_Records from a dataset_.
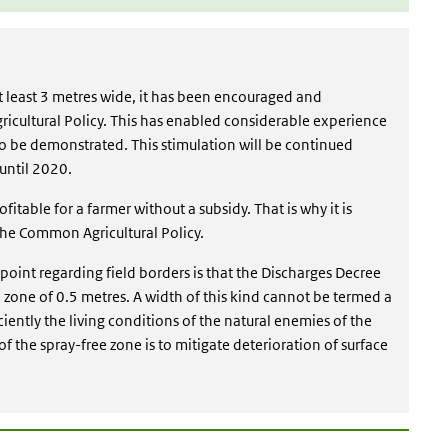
 at least 3 metres wide, it has been encouraged and
ricultural Policy. This has enabled considerable experience
to be demonstrated. This stimulation will be continued
until 2020.
profitable for a farmer without a subsidy. That is why it is
 the Common Agricultural Policy.
t point regarding field borders is that the Discharges Decree
 zone of 0.5 metres. A width of this kind cannot be termed a
iciently the living conditions of the natural enemies of the
f the spray-free zone is to mitigate deterioration of surface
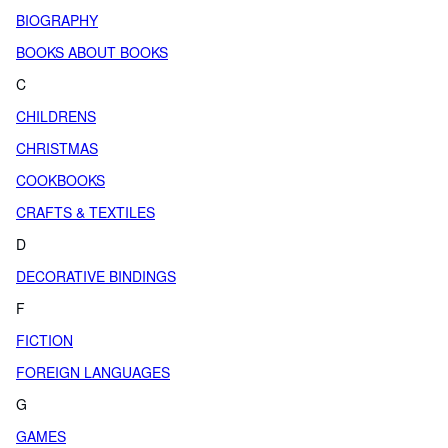
BIOGRAPHY
BOOKS ABOUT BOOKS
C
CHILDRENS
CHRISTMAS
COOKBOOKS
CRAFTS & TEXTILES
D
DECORATIVE BINDINGS
F
FICTION
FOREIGN LANGUAGES
G
GAMES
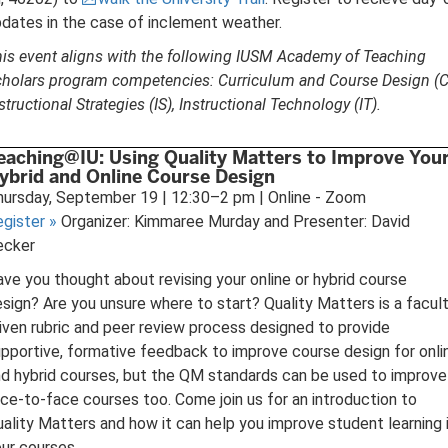
dates in the case of inclement weather.
is event aligns with the following IUSM Academy of Teaching
holars program competencies: Curriculum and Course Design (C
structional Strategies (IS), Instructional Technology (IT).
eaching@IU: Using Quality Matters to Improve You
ybrid and Online Course Design
ursday, September 19 | 12:30–2 pm | Online - Zoom
egister
»
Organizer: Kimmaree Murday and Presenter: David
ecker
ve you thought about revising your online or hybrid course
sign? Are you unsure where to start? Quality Matters is a facul
iven rubric and peer review process designed to provide
pportive, formative feedback to improve course design for onli
d hybrid courses, but the QM standards can be used to improve
ce-to-face courses too. Come join us for an introduction to
ality Matters and how it can help you improve student learning 
ur courses.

_Task goal_. Retype the entries above exactly, starting at their first line and ending with the line that holds "profitable for a"; pictures stay out.

_Task solution_.
 at least 3 metres wide, it has been encouraged and
ricultural Policy. This has enabled considerable experience
to be demonstrated. This stimulation will be continued
until 2020.
profitable for a farmer without a subsidy. That is why it is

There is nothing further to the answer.